Dichotomy

Tue Mar 28 15:14:06 CST 1995

Mike Dallwitz wrote:

"A contrast is often made between dichotomous keys
(those using only 2-state characters) and polychotomous keys (those allowing
characters with 3 or more states). In your sense, these are both
dichotomous."

If this is true, then I have never seen a dichotomous key and
all keys would be polytomous (not "polychotomous").  For example, a key to
Jurinea used by Pankhurst as an example of dichotomous key includes no less
than 4 states for the character shape of capitula (subglobose vs hemispherical
at line 9 and cylindrical vs obconical at line 13) and includes other
characters with 3 or more states (basal leaves, achene length, ratio
pappus/achene, etc.)

The next issue raised by Mike is more important: should
we record all the terms that are attached to a particular character, and will
this approach lead to a separate state for every taxon? The second question is
easily answered: no, it doesn't (I have checked). For example, many flowers
are white, which means they share the same character state.

I believe the
answer to the first question is yes, absolutely. We have described 1.4 million
species out of the 10 to 100 millions that exist. As we move to record all
these new species (before the year 2000 of course), it is obvious that we are
going to find new states. How do I know which one to record? Easy, I record
them all. How do I know which ones are important? If I am working in a genus
where color is used to differentiate species, and I find a specimen with an
hitherto unrecorded color, obviously this character is important (in fact, one
could argue that any character selected for a traditional identification key
is important and that new states probably point to new taxa). Looking at this
question from the point of view of overall similarity, we need to consider as
many characters as possible, with whatever state they have. Finding a new
state will lower the overall coefficient so that our unknown will not be 100%
similar to any of the existing species. This does not mean that it is a new
species (the taxonomic decision will have to be made by the human user, of
course), but it still is a very important piece of information.

All this
illustrate another difference between the **tomous keys which give THE answer
and a similarity program which takes all the available evidence and offers a
list of possible answers for the user to ponder.

It is not necessary to
redefine a character when you are just adding a new state (green, yellow,
mauve). Changing `color' to `hue' and `saturation'; or `whether uniformly
colored', `background (or only) color', `secondary color' is something else.
This is no longer adding a state but modifying the character itself. This was
not was I was talking about. Mike also worries about changes between the
boundaries of states. Certainly, this is a problem with any elimination method
but it does not affect similarity provided the character is defined (and
treated) as an ordinal (instead of a nominal) character.

We seem to agree
about the error tolerance: this is for controlling the remaining taxa, it
doesn't give "graceful" degradation.

Number of differences used by INTKEY as
a dissimilarity measure: why not divide this number by the number of
characters used? Surely, 2 differences when you use 2 characters is not the
same as when you use 20? Also, why use only 0 and 1? There is a lot of room
between "identical" and "completely different".

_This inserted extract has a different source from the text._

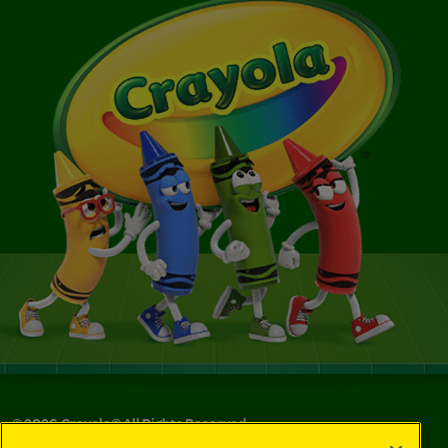
©
2026
Crayola® All Rights Reserved.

How do I calculate the "best"
character? That depends on what you mean by "best": most reliable, most
discriminating, easiest to record, or what?

I fail to see how entering
RELIABILITY COLOR,0, is going to affect the character:
 #6. flowers/

 1. white/
           2. blue/
           3. red/
In other words, how is the
computer going to know that this character is describing a color?

Renaud
Fortuner
fortuner at math.u-bordeaux.fr